Daring as the decision was, it was probably the worst in the history of the Mongol Empire. Despite many successes in the Sung campaign, the Mongols ultimately failed to conquer the main territory of the Sung—and in the process, Ogodei lost his favorite son. This was probably due to the division in their focus and the lack of Subodei’s guidance. Because of the half-staffed invasion, the Sung empire managed to limp along for another four decades before finally capitulating to the Mongols. By contrast, the European campaign, despite prolonged bickering among the different princes of the family, achieved tremendous military success, but once again produced very little of value compared with the wealth in the cities conquered earlier by Genghis Khan.

         

Preparation for the campaign toward Europe required two years. Messengers went out in all directions to deliver the decision and distribute assignments. The system of post stations established by Genghis Khan was renewed and expanded by decision at the
khuriltai
of 1235; with a war on such a vast front, swift and reliable communication became more important than ever. Before the actual invasion, the Mongols sent in small squads to probe enemy defenses and to locate appropriate pasturelands and water sources for the Mongol animals. They identified valleys and plains that would best feed sheep or goats and those that would support cattle and horses. Where the natural grassland seemed inadequate, the Mongols opened up farmland for pasture by sending in small detachments of soldiers to burn villages and farm settlements in their future path. Without farmers to plow and plant the land, it reverted to grassland before the main Mongol army arrived.

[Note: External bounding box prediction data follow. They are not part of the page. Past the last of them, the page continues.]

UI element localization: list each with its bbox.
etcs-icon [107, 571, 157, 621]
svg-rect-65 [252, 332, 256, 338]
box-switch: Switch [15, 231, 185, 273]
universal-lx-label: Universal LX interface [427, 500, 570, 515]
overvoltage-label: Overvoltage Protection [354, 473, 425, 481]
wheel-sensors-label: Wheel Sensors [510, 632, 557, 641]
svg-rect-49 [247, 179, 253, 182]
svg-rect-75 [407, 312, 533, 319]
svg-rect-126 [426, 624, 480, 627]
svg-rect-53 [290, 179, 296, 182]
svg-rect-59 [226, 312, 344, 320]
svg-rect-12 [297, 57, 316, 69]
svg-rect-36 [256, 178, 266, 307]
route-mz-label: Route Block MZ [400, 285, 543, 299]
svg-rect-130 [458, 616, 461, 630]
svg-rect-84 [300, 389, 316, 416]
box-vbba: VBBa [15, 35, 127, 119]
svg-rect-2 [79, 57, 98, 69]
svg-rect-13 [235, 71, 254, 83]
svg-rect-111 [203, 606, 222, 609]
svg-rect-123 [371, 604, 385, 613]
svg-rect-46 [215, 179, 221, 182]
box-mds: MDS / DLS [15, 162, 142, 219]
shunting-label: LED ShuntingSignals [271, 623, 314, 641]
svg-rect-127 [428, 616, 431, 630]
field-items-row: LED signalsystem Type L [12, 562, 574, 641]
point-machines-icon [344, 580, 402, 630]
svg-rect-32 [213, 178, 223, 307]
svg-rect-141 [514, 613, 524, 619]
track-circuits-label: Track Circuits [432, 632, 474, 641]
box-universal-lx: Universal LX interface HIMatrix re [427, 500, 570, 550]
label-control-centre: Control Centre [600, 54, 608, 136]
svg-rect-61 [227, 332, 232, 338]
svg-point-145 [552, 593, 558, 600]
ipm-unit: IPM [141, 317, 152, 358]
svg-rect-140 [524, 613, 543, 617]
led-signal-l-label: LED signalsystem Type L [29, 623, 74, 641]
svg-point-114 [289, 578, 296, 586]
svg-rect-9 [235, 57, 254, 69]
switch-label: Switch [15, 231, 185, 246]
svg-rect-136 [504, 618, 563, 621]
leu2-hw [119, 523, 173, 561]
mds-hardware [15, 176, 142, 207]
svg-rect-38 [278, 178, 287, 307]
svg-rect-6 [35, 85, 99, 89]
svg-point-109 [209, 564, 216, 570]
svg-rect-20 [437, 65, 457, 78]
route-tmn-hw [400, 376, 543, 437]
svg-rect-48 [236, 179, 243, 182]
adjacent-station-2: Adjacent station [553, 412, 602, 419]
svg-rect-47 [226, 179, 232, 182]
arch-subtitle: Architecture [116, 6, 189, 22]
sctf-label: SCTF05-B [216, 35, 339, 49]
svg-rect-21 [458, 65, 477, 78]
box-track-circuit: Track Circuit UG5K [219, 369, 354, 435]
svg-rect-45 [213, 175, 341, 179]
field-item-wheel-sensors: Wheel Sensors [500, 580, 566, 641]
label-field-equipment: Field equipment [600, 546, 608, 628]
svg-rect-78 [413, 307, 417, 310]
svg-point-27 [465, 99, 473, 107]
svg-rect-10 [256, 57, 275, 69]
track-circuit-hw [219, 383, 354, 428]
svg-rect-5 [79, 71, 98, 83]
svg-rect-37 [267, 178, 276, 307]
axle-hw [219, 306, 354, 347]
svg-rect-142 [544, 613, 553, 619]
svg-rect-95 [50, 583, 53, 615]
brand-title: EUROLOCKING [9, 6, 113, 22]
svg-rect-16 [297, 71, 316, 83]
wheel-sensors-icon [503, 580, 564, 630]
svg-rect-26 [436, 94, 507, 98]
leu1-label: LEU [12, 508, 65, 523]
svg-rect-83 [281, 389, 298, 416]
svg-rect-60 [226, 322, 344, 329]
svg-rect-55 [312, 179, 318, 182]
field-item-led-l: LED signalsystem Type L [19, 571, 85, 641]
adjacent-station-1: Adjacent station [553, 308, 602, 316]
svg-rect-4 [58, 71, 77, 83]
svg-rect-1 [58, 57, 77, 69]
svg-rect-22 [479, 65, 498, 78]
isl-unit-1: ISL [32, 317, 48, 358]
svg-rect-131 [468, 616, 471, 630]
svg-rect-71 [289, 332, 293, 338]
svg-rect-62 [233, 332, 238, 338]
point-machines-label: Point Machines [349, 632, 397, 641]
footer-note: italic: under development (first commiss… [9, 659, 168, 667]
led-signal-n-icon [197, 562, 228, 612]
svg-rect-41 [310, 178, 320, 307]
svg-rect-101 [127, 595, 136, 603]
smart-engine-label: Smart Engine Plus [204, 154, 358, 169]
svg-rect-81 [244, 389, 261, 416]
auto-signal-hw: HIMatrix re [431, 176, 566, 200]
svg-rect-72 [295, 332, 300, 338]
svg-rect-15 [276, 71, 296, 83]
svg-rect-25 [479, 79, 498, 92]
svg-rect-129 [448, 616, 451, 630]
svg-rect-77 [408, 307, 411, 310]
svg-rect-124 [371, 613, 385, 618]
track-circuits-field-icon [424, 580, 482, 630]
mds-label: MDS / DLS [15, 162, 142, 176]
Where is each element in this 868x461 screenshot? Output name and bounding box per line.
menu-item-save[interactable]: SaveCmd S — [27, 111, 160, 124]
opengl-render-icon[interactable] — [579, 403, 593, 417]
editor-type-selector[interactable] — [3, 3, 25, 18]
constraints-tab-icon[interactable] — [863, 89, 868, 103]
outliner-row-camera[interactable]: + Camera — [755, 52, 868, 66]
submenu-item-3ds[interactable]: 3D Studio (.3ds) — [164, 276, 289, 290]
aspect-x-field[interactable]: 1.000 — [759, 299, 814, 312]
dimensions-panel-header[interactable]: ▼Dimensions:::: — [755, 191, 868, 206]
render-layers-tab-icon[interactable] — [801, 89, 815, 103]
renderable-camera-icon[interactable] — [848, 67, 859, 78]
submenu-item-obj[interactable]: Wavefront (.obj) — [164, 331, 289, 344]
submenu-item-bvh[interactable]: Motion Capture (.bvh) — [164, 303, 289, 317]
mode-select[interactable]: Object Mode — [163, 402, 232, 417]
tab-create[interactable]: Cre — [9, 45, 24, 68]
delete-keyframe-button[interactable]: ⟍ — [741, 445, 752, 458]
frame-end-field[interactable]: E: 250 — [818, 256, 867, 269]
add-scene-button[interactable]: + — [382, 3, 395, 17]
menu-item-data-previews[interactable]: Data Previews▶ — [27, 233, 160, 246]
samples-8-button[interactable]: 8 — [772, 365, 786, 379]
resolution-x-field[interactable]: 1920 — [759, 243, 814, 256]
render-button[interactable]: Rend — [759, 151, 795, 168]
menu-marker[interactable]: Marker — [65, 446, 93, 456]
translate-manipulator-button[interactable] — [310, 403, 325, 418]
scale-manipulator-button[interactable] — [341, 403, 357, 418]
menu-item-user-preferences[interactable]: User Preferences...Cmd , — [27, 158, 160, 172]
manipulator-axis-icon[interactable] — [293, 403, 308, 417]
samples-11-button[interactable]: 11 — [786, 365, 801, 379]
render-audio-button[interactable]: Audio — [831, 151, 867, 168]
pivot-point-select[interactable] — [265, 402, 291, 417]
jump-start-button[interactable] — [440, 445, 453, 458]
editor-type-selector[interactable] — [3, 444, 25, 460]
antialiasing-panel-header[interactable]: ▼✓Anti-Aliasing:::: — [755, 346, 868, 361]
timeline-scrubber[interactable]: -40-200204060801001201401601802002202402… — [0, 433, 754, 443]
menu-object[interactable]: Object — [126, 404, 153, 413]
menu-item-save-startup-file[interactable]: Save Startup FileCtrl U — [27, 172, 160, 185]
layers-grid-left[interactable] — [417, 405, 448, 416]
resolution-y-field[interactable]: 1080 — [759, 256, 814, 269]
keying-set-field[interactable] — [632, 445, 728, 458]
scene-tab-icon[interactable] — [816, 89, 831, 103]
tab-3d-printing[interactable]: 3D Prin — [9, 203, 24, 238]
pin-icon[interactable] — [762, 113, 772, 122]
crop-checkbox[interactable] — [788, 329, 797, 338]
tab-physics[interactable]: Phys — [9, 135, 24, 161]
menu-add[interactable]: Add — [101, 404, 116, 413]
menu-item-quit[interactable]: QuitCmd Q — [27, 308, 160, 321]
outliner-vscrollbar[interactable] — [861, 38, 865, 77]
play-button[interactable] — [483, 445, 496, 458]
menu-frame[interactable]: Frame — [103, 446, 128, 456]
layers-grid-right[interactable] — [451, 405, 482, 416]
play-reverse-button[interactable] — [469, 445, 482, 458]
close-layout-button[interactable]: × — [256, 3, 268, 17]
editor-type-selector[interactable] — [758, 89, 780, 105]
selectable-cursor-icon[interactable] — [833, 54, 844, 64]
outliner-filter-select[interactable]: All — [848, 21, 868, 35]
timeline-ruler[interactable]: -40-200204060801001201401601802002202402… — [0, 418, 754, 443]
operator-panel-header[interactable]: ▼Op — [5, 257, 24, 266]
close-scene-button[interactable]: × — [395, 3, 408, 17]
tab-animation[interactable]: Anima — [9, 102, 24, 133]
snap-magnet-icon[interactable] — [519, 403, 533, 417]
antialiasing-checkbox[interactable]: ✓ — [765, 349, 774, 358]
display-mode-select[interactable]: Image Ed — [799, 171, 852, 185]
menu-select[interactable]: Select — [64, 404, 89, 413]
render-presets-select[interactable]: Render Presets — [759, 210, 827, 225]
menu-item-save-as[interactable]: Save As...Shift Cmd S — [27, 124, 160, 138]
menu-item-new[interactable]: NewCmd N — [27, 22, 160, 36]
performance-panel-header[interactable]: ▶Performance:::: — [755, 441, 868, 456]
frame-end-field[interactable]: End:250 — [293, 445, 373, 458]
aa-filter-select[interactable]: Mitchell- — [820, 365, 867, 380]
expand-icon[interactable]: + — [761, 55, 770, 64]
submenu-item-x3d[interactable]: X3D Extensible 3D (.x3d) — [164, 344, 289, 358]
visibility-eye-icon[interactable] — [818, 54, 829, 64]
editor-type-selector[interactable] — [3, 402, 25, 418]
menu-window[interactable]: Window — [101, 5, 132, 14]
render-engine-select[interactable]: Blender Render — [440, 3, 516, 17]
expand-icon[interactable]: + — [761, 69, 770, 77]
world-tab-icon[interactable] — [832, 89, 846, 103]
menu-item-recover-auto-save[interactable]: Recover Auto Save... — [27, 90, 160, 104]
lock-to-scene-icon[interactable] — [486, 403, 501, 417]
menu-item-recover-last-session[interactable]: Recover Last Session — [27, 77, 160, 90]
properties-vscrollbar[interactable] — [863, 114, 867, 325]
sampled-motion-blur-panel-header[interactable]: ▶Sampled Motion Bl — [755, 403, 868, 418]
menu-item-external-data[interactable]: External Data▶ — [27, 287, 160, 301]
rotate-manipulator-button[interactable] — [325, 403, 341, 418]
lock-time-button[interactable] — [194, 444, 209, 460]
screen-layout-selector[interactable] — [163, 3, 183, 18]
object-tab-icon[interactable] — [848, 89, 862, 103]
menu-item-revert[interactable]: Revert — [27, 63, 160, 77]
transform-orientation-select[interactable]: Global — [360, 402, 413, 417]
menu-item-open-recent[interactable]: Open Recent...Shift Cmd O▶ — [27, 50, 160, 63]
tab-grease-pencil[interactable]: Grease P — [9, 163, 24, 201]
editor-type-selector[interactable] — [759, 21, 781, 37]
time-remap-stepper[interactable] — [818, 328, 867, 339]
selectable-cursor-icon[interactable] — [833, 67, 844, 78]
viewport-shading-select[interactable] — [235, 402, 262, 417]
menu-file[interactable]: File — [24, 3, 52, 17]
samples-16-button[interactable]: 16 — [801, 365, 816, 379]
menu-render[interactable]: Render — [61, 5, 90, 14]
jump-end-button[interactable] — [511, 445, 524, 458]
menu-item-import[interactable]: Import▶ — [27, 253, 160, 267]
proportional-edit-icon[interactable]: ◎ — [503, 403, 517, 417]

The five-year European campaign marked the zenith of Mongol military ability, and almost everything went according to plan on the battlefield. The army for the invasion of Europe consisted of some fifty thousand Mongols and another one hundred thousand allies. Subodei embodied the accumulated knowledge of the old steppe hunter and warrior who had followed Genghis Khan closely and knew how he thought and fought. In addition, Mongke and Batu, the two smartest and most capable grandsons of Genghis Khan, helped to command the European war effort. By the start of the campaign, the Mongol army had absorbed the best of Chinese and Muslim technology and military knowledge, making it an incredible fighting force that probably surpassed the army commanded by Genghis Khan himself.

Subodei set the conquest of the Volga River, occupied by the Bulgars, as his initial objective. In 1236, the Year of the Monkey, the main army set out. They moved with a party of about two hundred scouts in front and with a rear guard of another two hundred warriors. Once they reached the Volga, the real invasion began. At this point, the Mongols enacted their unusual but, for them, tried-and-true strategy of dividing their army and invading on at least two fronts at once. In this way, the enemy could not tell which city or prince would be the main target. If any prince took his army from his home city to help another prince, then the other Mongol army could attack the undefended one. With such uncertainty and danger to his home base, every prince kept his army at home to guard his own territory, and none came to the aid of the others.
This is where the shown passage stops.